I belong to a Film Club…well, not so much “belong” as somehow ended up on their Email list and show up at the local Alamo Drafthouse (beer and a movie? I’m there) when they have something that catches my interest. Last night, it was Wes Anderson’s The Grand Budapest Hotel. My one word description: silly. But, a good silly.
The basic plot is this: M. Gustave (played by Ralph Fiennes), the concierge of the aforementioned Budapest, is accused of murdering a dowager client (and frequent paramour) so he might obtain a priceless painting. He escapes from prison and goes on a cross-country journey with his Lobby Boy, Zero (played by F. Murray Abraham and Tony Revolori, in flashbacks) to prove his innocence.
The plot, though, isn’t so much the point as is the gorgeous colors and sets and obvious worship of 1930’s and 40’s comedy-of-error and swashbuckler films.

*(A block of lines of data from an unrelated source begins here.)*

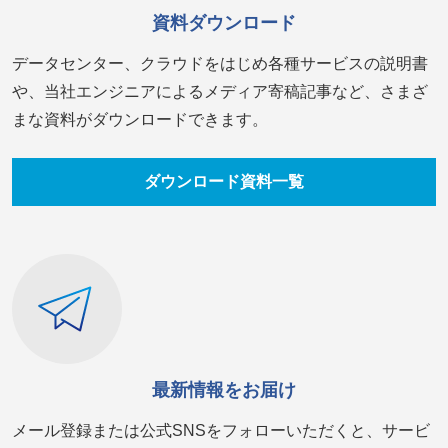
資料ダウンロード
データセンター、クラウドをはじめ各種サービスの説明書
や、当社エンジニアによるメディア寄稿記事など、さまざ
まな資料がダウンロードできます。
ダウンロード資料一覧
最新情報をお届け
メール登録または公式SNSをフォローいただくと、サービ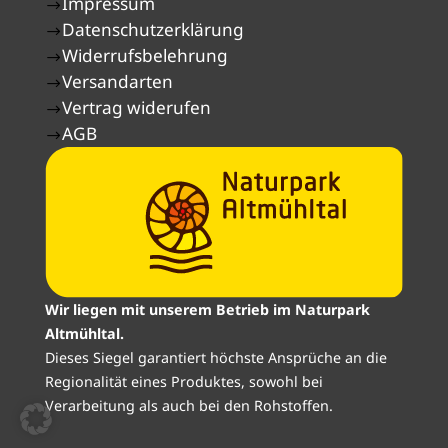
Impressum
$
Datenschutzerklärung
$
Widerrufsbelehrung
$
Versandarten
$
Vertrag widerufen
$
AGB
$
Wir liegen mit unserem Betrieb im Naturpark
Altmühltal.
Dieses Siegel garantiert höchste Ansprüche an die
Regionalität eines Produktes, sowohl bei
Verarbeitung als auch bei den Rohstoffen.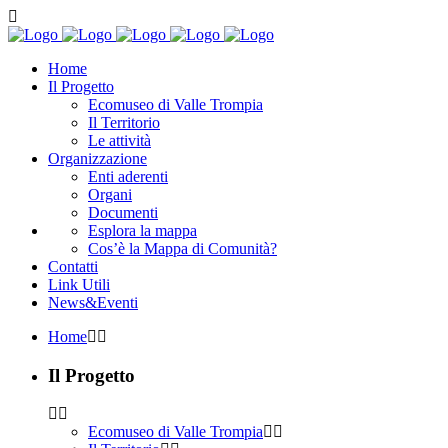
Home
Il Progetto
Ecomuseo di Valle Trompia
Il Territorio
Le attività
Organizzazione
Enti aderenti
Organi
Documenti
Esplora la mappa
Cos’è la Mappa di Comunità?
Contatti
Link Utili
News&Eventi
Home
Il Progetto
Ecomuseo di Valle Trompia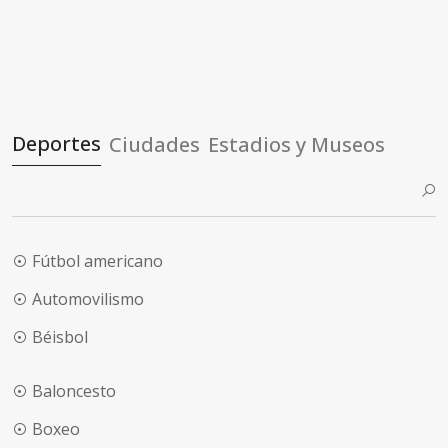
Deportes
Ciudades
Estadios y Museos
Fútbol americano
Automovilismo
Béisbol
Baloncesto
Boxeo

For example, the uniforms of the police…or military or whatever they’re supposed to be…are a mix of every Foreign Legion, gendarme, and early German official ever seen from The Prisoner of Zenda on. Indeed, every set, every character, is a celebration of Hollywood pre-WW2 Europe tropes and stereotypes. And that’s fun. Recognizing all the actors and cameos is fun, from Edward Norton through Bob Balaban. My favorite was Harvey Keitel as Ludwig, shirtless and tattooed and leading an over-the-top, er, beneath the floor, escape. Quite the hoot.
There were many hoots, including Anderson’s hilarious camera shots where persons crossed the screen from odd directions, or made impossible transfers from car to railroad. And a chase down a mountain that just got too silly for words…
…which was the problem: the movie just got too silly for words. There’s a point, right about the chase down the mountain, where I went, “C’mon, already.” I get it: the convoluted double flashback situation, the repetitious passing of a message through the monastery, the crazy hitman, yeah, great, silly fun. But, dude, tone it down.
Not that I didn’t like Budapest Hotel, I did. Good movie. But all the inside jokes, all that silliness, stopped it from being a great one.
So go see it, if anything for the craft. Don’t bring the kids, though. Language and sexual situations, people.